(TASK PROMPT):
Write out all of the records exactly once more and skip the images.

++++ DATA FOR THE TASK

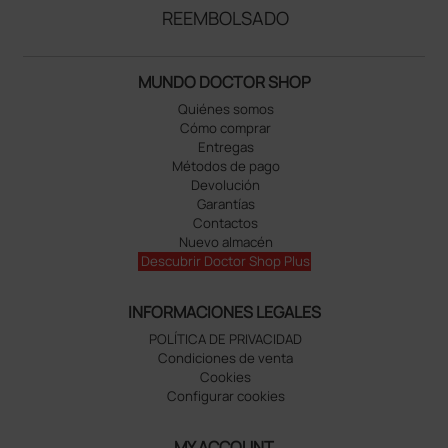
REEMBOLSADO
MUNDO DOCTOR SHOP
Quiénes somos
Cómo comprar
Entregas
Métodos de pago
Devolución
Garantías
Contactos
Nuevo almacén
Descubrir Doctor Shop Plus
INFORMACIONES LEGALES
POLÍTICA DE PRIVACIDAD
Condiciones de venta
Cookies
Configurar cookies
MY ACCOUNT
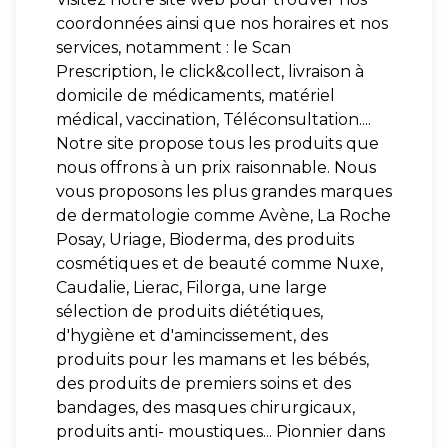
coordonnées ainsi que nos horaires et nos
services, notamment : le Scan
Prescription, le click&collect, livraison à
domicile de médicaments, matériel
médical, vaccination, Téléconsultation....
Notre site propose tous les produits que
nous offrons à un prix raisonnable. Nous
vous proposons les plus grandes marques
de dermatologie comme Avène, La Roche
Posay, Uriage, Bioderma, des produits
cosmétiques et de beauté comme Nuxe,
Caudalie, Lierac, Filorga, une large
sélection de produits diététiques,
d'hygiène et d'amincissement, des
produits pour les mamans et les bébés,
des produits de premiers soins et des
bandages, des masques chirurgicaux,
produits anti- moustiques... Pionnier dans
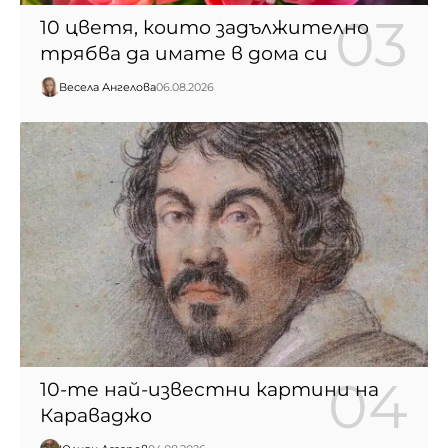
10 цветя, които задължително
трябва да имате в дома си
Весела Ангелова
06.08.2026
10-те най-известни картини на
Караваджо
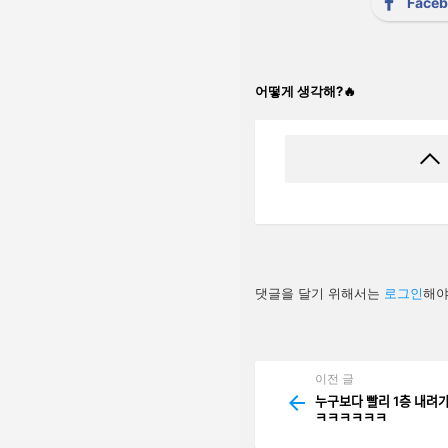
Face
어떻게 생각해?🔥
답
댓글을 달기 위해서는
로그인
해야
글
남
기
기
이전 글
See
more
누구보다 빨리 1층 내려
ㅋㅋㅋㅋㅋㅋ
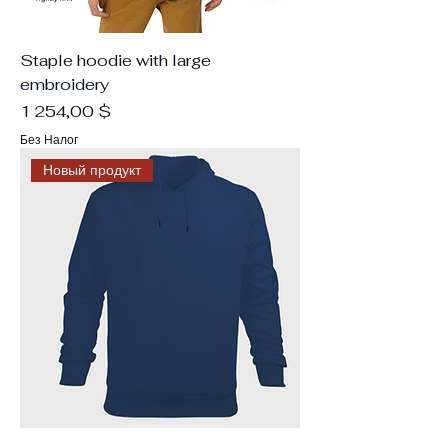
Staple hoodie with large
embroidery
Цена
1 254,00 $
Без Налог
Новый продукт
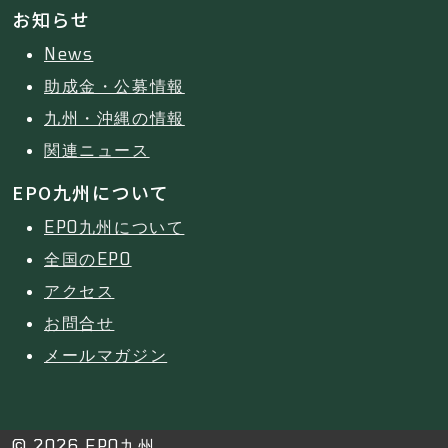
お知らせ
News
助成金・公募情報
九州・沖縄の情報
関連ニュース
EPO九州について
EPO九州について
全国のEPO
アクセス
お問合せ
メールマガジン
© 2026 EPO九州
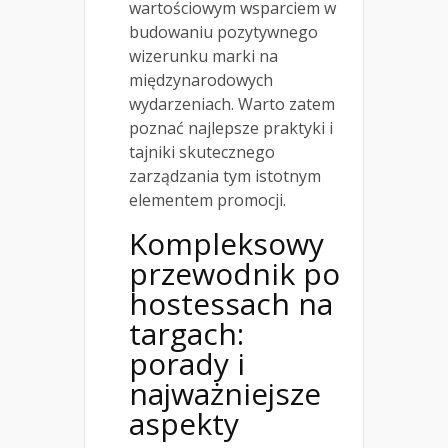
wartościowym wsparciem w
budowaniu pozytywnego
wizerunku marki na
międzynarodowych
wydarzeniach. Warto zatem
poznać najlepsze praktyki i
tajniki skutecznego
zarządzania tym istotnym
elementem promocji.
Kompleksowy
przewodnik po
hostessach na
targach:
porady i
najważniejsze
aspekty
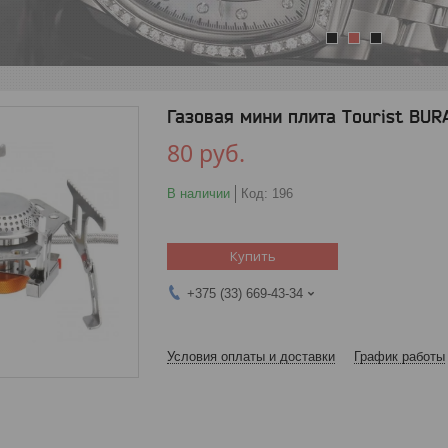
1
2
3
Газовая мини плита Tourist BU
80
руб.
В наличии
Код:
196
Купить
+375 (33) 669-43-34
Условия оплаты и доставки
График работы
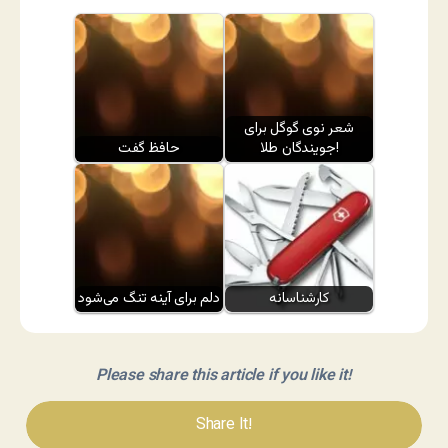
شعر نوی گوگل برای
جویندگان طلا!
حافظ گفت
کارشناسانه
دلم برای آینه تنگ می‌شود
Please share this article if you like it!
Share It!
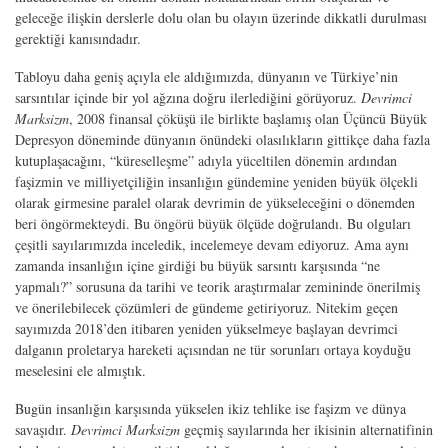
geleceğe ilişkin derslerle dolu olan bu olayın üzerinde dikkatli durulması
gerektiği kanısındadır.
Tabloyu daha geniş açıyla ele aldığımızda, dünyanın ve Türkiye’nin
sarsıntılar içinde bir yol ağzına doğru ilerlediğini görüyoruz.
Devrimci
Marksizm
, 2008 finansal çöküşü ile birlikte başlamış olan Üçüncü Büyük
Depresyon döneminde dünyanın önündeki olasılıkların gittikçe daha fazla
kutuplaşacağını, “küreselleşme” adıyla yüceltilen dönemin ardından
faşizmin ve milliyetçiliğin insanlığın gündemine yeniden büyük ölçekli
olarak girmesine paralel olarak devrimin de yükseleceğini o dönemden
beri öngörmekteydi. Bu öngörü büyük ölçüde doğrulandı. Bu olguları
çeşitli sayılarımızda inceledik, incelemeye devam ediyoruz. Ama aynı
zamanda insanlığın içine girdiği bu büyük sarsıntı karşısında “ne
yapmalı?” sorusuna da tarihi ve teorik araştırmalar zemininde önerilmiş
ve önerilebilecek çözümleri de gündeme getiriyoruz. Nitekim geçen
sayımızda 2018’den itibaren yeniden yükselmeye başlayan devrimci
dalganın proletarya hareketi açısından ne tür sorunları ortaya koyduğu
meselesini ele almıştık.
Bugün insanlığın karşısında yükselen ikiz tehlike ise faşizm ve dünya
savaşıdır.
Devrimci Marksizm
geçmiş sayılarında her ikisinin alternatifinin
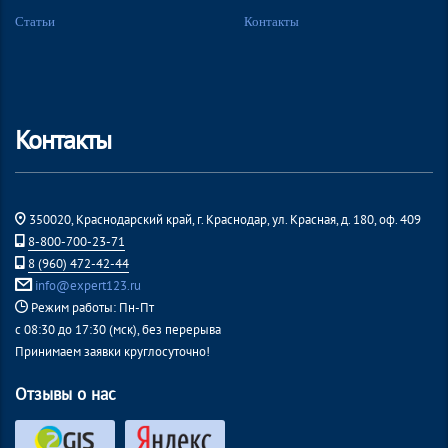
Статьи
Контакты
Контакты
350020, Краснодарский край, г. Краснодар, ул. Красная, д. 180, оф. 409
8-800-700-23-71
8 (960) 472-42-44
info@expert123.ru
Режим работы: Пн-Пт
с 08:30 до 17:30 (мск), без перерыва
Принимаем заявки круглосуточно!
Отзывы о нас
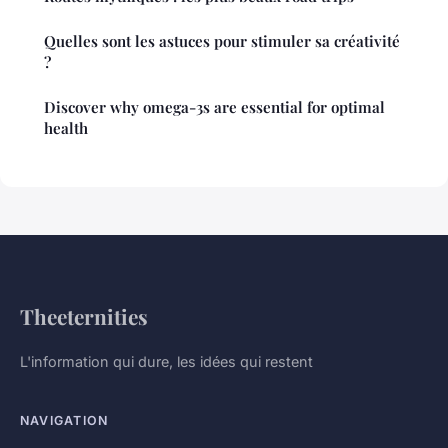
Quelles sont les astuces pour stimuler sa créativité
?
Discover why omega-3s are essential for optimal
health
Theeternities
L'information qui dure, les idées qui restent
NAVIGATION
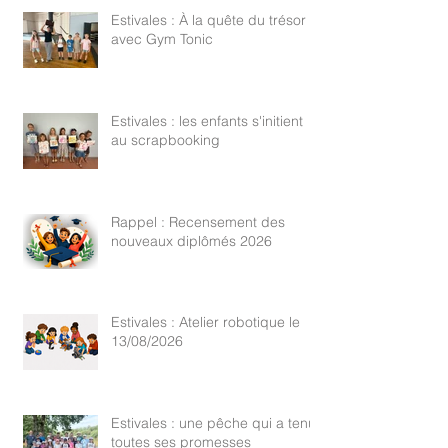
Estivales : À la quête du trésor
avec Gym Tonic
Estivales : les enfants s'initient
au scrapbooking
Rappel : Recensement des
nouveaux diplômés 2026
Estivales : Atelier robotique le
13/08/2026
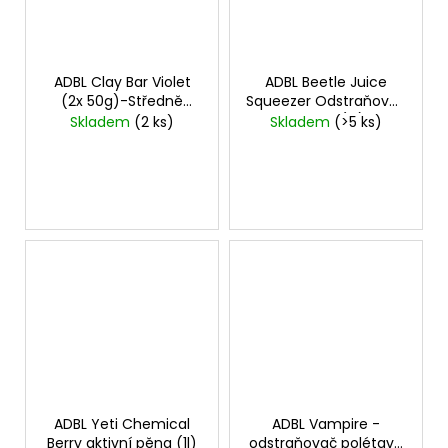
ADBL Clay Bar Violet
ADBL Beetle Juice
(2x 50g)-Středně
Squeezer Odstraňovač
tvrdý
hmyzu (1 l)
Skladem
(2 ks)
Skladem
(>5 ks)
ADBL Yeti Chemical
ADBL Vampire -
Berry aktivní pěna (1l)
odstraňovač polétavé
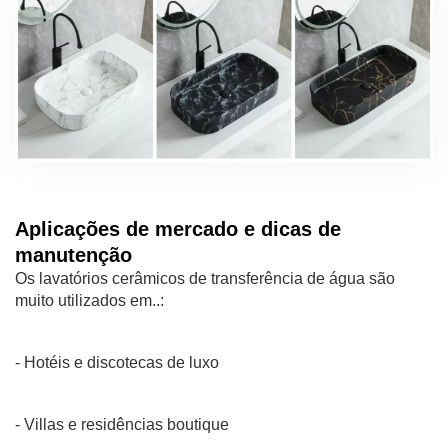
Aplicações de mercado e dicas de
manutenção
Os lavatórios cerâmicos de transferência de água são
muito utilizados em..:
- Hotéis e discotecas de luxo
- Villas e residências boutique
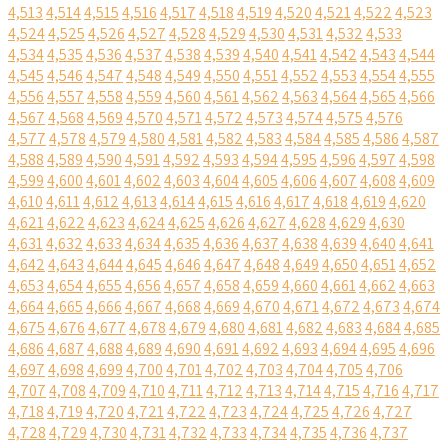
4,513
4,514
4,515
4,516
4,517
4,518
4,519
4,520
4,521
4,522
4,523
4,524
4,525
4,526
4,527
4,528
4,529
4,530
4,531
4,532
4,533
4,534
4,535
4,536
4,537
4,538
4,539
4,540
4,541
4,542
4,543
4,544
4,545
4,546
4,547
4,548
4,549
4,550
4,551
4,552
4,553
4,554
4,555
4,556
4,557
4,558
4,559
4,560
4,561
4,562
4,563
4,564
4,565
4,566
4,567
4,568
4,569
4,570
4,571
4,572
4,573
4,574
4,575
4,576
4,577
4,578
4,579
4,580
4,581
4,582
4,583
4,584
4,585
4,586
4,587
4,588
4,589
4,590
4,591
4,592
4,593
4,594
4,595
4,596
4,597
4,598
4,599
4,600
4,601
4,602
4,603
4,604
4,605
4,606
4,607
4,608
4,609
4,610
4,611
4,612
4,613
4,614
4,615
4,616
4,617
4,618
4,619
4,620
4,621
4,622
4,623
4,624
4,625
4,626
4,627
4,628
4,629
4,630
4,631
4,632
4,633
4,634
4,635
4,636
4,637
4,638
4,639
4,640
4,641
4,642
4,643
4,644
4,645
4,646
4,647
4,648
4,649
4,650
4,651
4,652
4,653
4,654
4,655
4,656
4,657
4,658
4,659
4,660
4,661
4,662
4,663
4,664
4,665
4,666
4,667
4,668
4,669
4,670
4,671
4,672
4,673
4,674
4,675
4,676
4,677
4,678
4,679
4,680
4,681
4,682
4,683
4,684
4,685
4,686
4,687
4,688
4,689
4,690
4,691
4,692
4,693
4,694
4,695
4,696
4,697
4,698
4,699
4,700
4,701
4,702
4,703
4,704
4,705
4,706
4,707
4,708
4,709
4,710
4,711
4,712
4,713
4,714
4,715
4,716
4,717
4,718
4,719
4,720
4,721
4,722
4,723
4,724
4,725
4,726
4,727
4,728
4,729
4,730
4,731
4,732
4,733
4,734
4,735
4,736
4,737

++++++++

(TASK SOLUTION):
REEMBOLSADO
MUNDO DOCTOR SHOP
Quiénes somos
Cómo comprar
Entregas
Métodos de pago
Devolución
Garantías
Contactos
Nuevo almacén
Descubrir Doctor Shop Plus
INFORMACIONES LEGALES
POLÍTICA DE PRIVACIDAD
Condiciones de venta
Cookies
Configurar cookies
MY ACCOUNT
coordonnées ainsi que nos horaires et nos
services, notamment : le Scan
Prescription, le click&collect, livraison à
domicile de médicaments, matériel
médical, vaccination, Téléconsultation....
Notre site propose tous les produits que
nous offrons à un prix raisonnable. Nous
vous proposons les plus grandes marques
de dermatologie comme Avène, La Roche
Posay, Uriage, Bioderma, des produits
cosmétiques et de beauté comme Nuxe,
Caudalie, Lierac, Filorga, une large
sélection de produits diététiques,
d'hygiène et d'amincissement, des
produits pour les mamans et les bébés,
des produits de premiers soins et des
bandages, des masques chirurgicaux,
produits anti- moustiques... Pionnier dans
10 цветя, които задължително
трябва да имате в дома си
Весела Ангелова
06.08.2026
10-те най-известни картини на
Караваджо
Face
어떻게 생각해?🔥
답
댓글을 달기 위해서는
로그인
해야
글
남
기
기
이전 글
See
more
누구보다 빨리 1층 내려
ㅋㅋㅋㅋㅋㅋ
Staple hoodie with large
embroidery
Цена
1 254,00 $
Без Налог
Новый продукт
お知らせ
News
助成金・公募情報
九州・沖縄の情報
関連ニュース
EPO九州について
EPO九州について
全国のEPO
アクセス
お問合せ
メールマガジン
© 2026 EPO九州
wartościowym wsparciem w
budowaniu pozytywnego
wizerunku marki na
międzynarodowych
wydarzeniach. Warto zatem
poznać najlepsze praktyki i
tajniki skutecznego
zarządzania tym istotnym
elementem promocji.
Kompleksowy
przewodnik po
hostessach na
targach:
porady i
najważniejsze
aspekty
1
2
3
Газовая мини плита Tourist BU
80
руб.
В наличии
Код:
196
Купить
+375 (33) 669-43-34
Условия оплаты и доставки
График работы
شعر نوی گوگل برای
جویندگان طلا!
حافظ گفت
کارشناسانه
دلم برای آینه تنگ می‌شود
Please share this article if you like it!
Share It!
geleceğe ilişkin derslerle dolu olan bu olayın üzerinde dikkatli durulması
gerektiği kanısındadır.
Tabloyu daha geniş açıyla ele aldığımızda, dünyanın ve Türkiye’nin
sarsıntılar içinde bir yol ağzına doğru ilerlediğini görüyoruz.
Devrimci
Marksizm
, 2008 finansal çöküşü ile birlikte başlamış olan Üçüncü Büyük
Depresyon döneminde dünyanın önündeki olasılıkların gittikçe daha fazla
kutuplaşacağını, “küreselleşme” adıyla yüceltilen dönemin ardından
faşizmin ve milliyetçiliğin insanlığın gündemine yeniden büyük ölçekli
olarak girmesine paralel olarak devrimin de yükseleceğini o dönemden
beri öngörmekteydi. Bu öngörü büyük ölçüde doğrulandı. Bu olguları
çeşitli sayılarımızda inceledik, incelemeye devam ediyoruz. Ama aynı
zamanda insanlığın içine girdiği bu büyük sarsıntı karşısında “ne
yapmalı?” sorusuna da tarihi ve teorik araştırmalar zemininde önerilmiş
ve önerilebilecek çözümleri de gündeme getiriyoruz. Nitekim geçen
sayımızda 2018’den itibaren yeniden yükselmeye başlayan devrimci
dalganın proletarya hareketi açısından ne tür sorunları ortaya koyduğu
meselesini ele almıştık.
Bugün insanlığın karşısında yükselen ikiz tehlike ise faşizm ve dünya
savaşıdır.
Devrimci Marksizm
geçmiş sayılarında her ikisinin alternatifinin
Статьи
Контакты
Контакты
350020, Краснодарский край, г. Краснодар, ул. Красная, д. 180, оф. 409
8-800-700-23-71
8 (960) 472-42-44
info@expert123.ru
Режим работы: Пн-Пт
с 08:30 до 17:30 (мск), без перерыва
Принимаем заявки круглосуточно!
Отзывы о нас
Quelles sont les astuces pour stimuler sa créativité
?
Discover why omega-3s are essential for optimal
health
Theeternities
L'information qui dure, les idées qui restent
NAVIGATION
Estivales : À la quête du trésor
avec Gym Tonic
Estivales : les enfants s'initient
au scrapbooking
Rappel : Recensement des
nouveaux diplômés 2026
Estivales : Atelier robotique le
13/08/2026
ADBL Clay Bar Violet
ADBL Beetle Juice
(2x 50g)-Středně
Squeezer Odstraňovač
tvrdý
hmyzu (1 l)
Skladem
(2 ks)
Skladem
(>5 ks)
ADBL Yeti Chemical
ADBL Vampire -
Berry aktivní pěna (1l)
odstraňovač polétavé
Aplicações de mercado e dicas de
manutenção
Os lavatórios cerâmicos de transferência de água são
muito utilizados em..:
- Hotéis e discotecas de luxo
- Villas e residências boutique
4,513
4,514
4,515
4,516
4,517
4,518
4,519
4,520
4,521
4,522
4,523
4,524
4,525
4,526
4,527
4,528
4,529
4,530
4,531
4,532
4,533
4,534
4,535
4,536
4,537
4,538
4,539
4,540
4,541
4,542
4,543
4,544
4,545
4,546
4,547
4,548
4,549
4,550
4,551
4,552
4,553
4,554
4,555
4,556
4,557
4,558
4,559
4,560
4,561
4,562
4,563
4,564
4,565
4,566
4,567
4,568
4,569
4,570
4,571
4,572
4,573
4,574
4,575
4,576
4,577
4,578
4,579
4,580
4,581
4,582
4,583
4,584
4,585
4,586
4,587
4,588
4,589
4,590
4,591
4,592
4,593
4,594
4,595
4,596
4,597
4,598
4,599
4,600
4,601
4,602
4,603
4,604
4,605
4,606
4,607
4,608
4,609
4,610
4,611
4,612
4,613
4,614
4,615
4,616
4,617
4,618
4,619
4,620
4,621
4,622
4,623
4,624
4,625
4,626
4,627
4,628
4,629
4,630
4,631
4,632
4,633
4,634
4,635
4,636
4,637
4,638
4,639
4,640
4,641
4,642
4,643
4,644
4,645
4,646
4,647
4,648
4,649
4,650
4,651
4,652
4,653
4,654
4,655
4,656
4,657
4,658
4,659
4,660
4,661
4,662
4,663
4,664
4,665
4,666
4,667
4,668
4,669
4,670
4,671
4,672
4,673
4,674
4,675
4,676
4,677
4,678
4,679
4,680
4,681
4,682
4,683
4,684
4,685
4,686
4,687
4,688
4,689
4,690
4,691
4,692
4,693
4,694
4,695
4,696
4,697
4,698
4,699
4,700
4,701
4,702
4,703
4,704
4,705
4,706
4,707
4,708
4,709
4,710
4,711
4,712
4,713
4,714
4,715
4,716
4,717
4,718
4,719
4,720
4,721
4,722
4,723
4,724
4,725
4,726
4,727
4,728
4,729
4,730
4,731
4,732
4,733
4,734
4,735
4,736
4,737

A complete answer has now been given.